Not that the Ravens care, mind you. They’re fourth in the NFL against the run with 1,327 yards allowed. They’re fifth against the pass, and second in the league in points allowed. Then, of course, there’s the magic word: momentum. The Ravens won six of their last seven games toget to this position, with rookie Lamar Jackson playing quarterback in all of them. While Jackson’s numbers are hardly mind-boggling — he’s completing under 60 percent of his passes and averaging about seven yards per attempt — you can’t argue with the results. He’s averaging nearly 4.7 yards per carry with four rushing touchdowns.

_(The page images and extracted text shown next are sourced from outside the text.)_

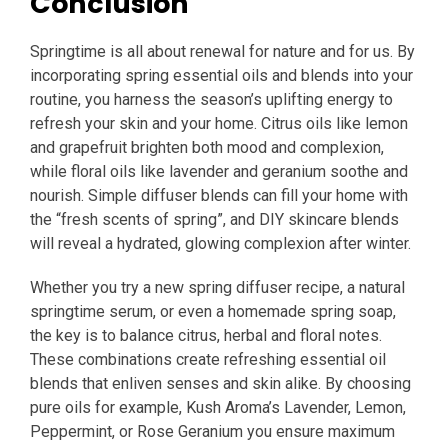
Conclusion
Springtime is all about renewal for nature and for us. By
incorporating spring essential oils and blends into your
routine, you harness the season’s uplifting energy to
refresh your skin and your home. Citrus oils like lemon
and grapefruit brighten both mood and complexion,
while floral oils like lavender and geranium soothe and
nourish. Simple diffuser blends can fill your home with
the “fresh scents of spring”, and DIY skincare blends
will reveal a hydrated, glowing complexion after winter.
Whether you try a new spring diffuser recipe, a natural
springtime serum, or even a homemade spring soap,
the key is to balance citrus, herbal and floral notes.
These combinations create refreshing essential oil
blends that enliven senses and skin alike. By choosing
pure oils for example, Kush Aroma’s Lavender, Lemon,
Peppermint, or Rose Geranium you ensure maximum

Jackson, however, is vulnerable. He’s fumbled the ball in every start this season, and he’s tied for the league lead with 12 on the year. He hasn’t thrown a pick since Week 12 this year, so that’s not the best way to beat him. But if Melvin Ingram and Joey Bosa can get to him on the outside, the Chargers may be able to force some takeaways against a team that’s susceptible to giving the ball away.

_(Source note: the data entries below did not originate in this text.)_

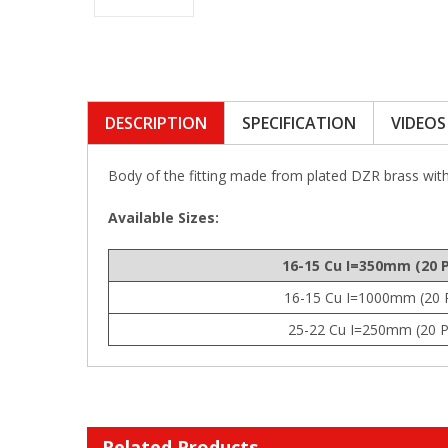
DESCRIPTION
SPECIFICATION
VIDEOS
Body of the fitting made from plated DZR brass wit
Available Sizes:
16-15 Cu I=350mm (20 
16-15 Cu I=1000mm (20 
25-22 Cu I=250mm (20 P
Related Products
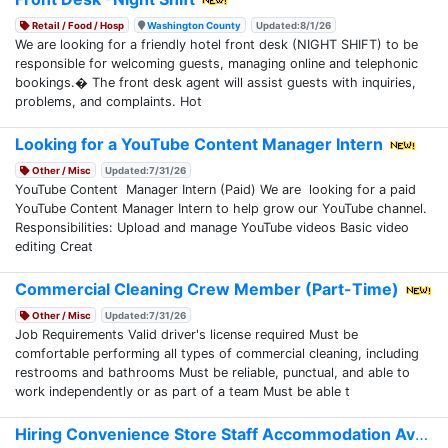
Retail / Food / Hosp
Washington County
Updated:8/1/26
We are looking for a friendly hotel front desk (NIGHT SHIFT) to be
responsible for welcoming guests, managing online and telephonic
bookings.� The front desk agent will assist guests with inquiries,
problems, and complaints. Hot
Looking for a YouTube Content Manager Intern
Other / Misc
Updated:7/31/26
YouTube Content Manager Intern (Paid) We are looking for a paid
YouTube Content Manager Intern to help grow our YouTube channel.
Responsibilities: Upload and manage YouTube videos Basic video
editing Creat
Commercial Cleaning Crew Member (Part-Time)
Other / Misc
Updated:7/31/26
Job Requirements Valid driver's license required Must be
comfortable performing all types of commercial cleaning, including
restrooms and bathrooms Must be reliable, punctual, and able to
work independently or as part of a team Must be able t
Hiring Convenience Store Staff Accommodation Avail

Naturally, the running back drama within the AFC North overshadowed the Ravens’ situation, but Kenneth Dixon and Gus Edwards present an interesting dilemma for the Chargers. Edwards ran all over Los Angeles in their last game, notching 92 yards on 14 carries. When Alex Collins was placed on IR, Edwards picked up the slack nicely, but he’s a nonfactor in the passing game. The Chargers have the cornerback depth to make the Ravens one-dimensional in favor of the run if they play well, and that’s dangerous in today’s NFL.
Jackson is obviously the X-factor in this one. If he protects the ball and allows the Ravens to hold the ball, they should be in good shape. However, this game is going to be tough. The Chargers have been something of a surprise this year, and if Rivers can get all of his weapons involved, they’ll be a tough out. Rivers has played well on the road this season — in fact, the Chargers are 7-1 outside of Los Angeles — so playing this game on the road isn’t debilitating for them. However, it’s definitely not against a team they wanted to see again any time soon.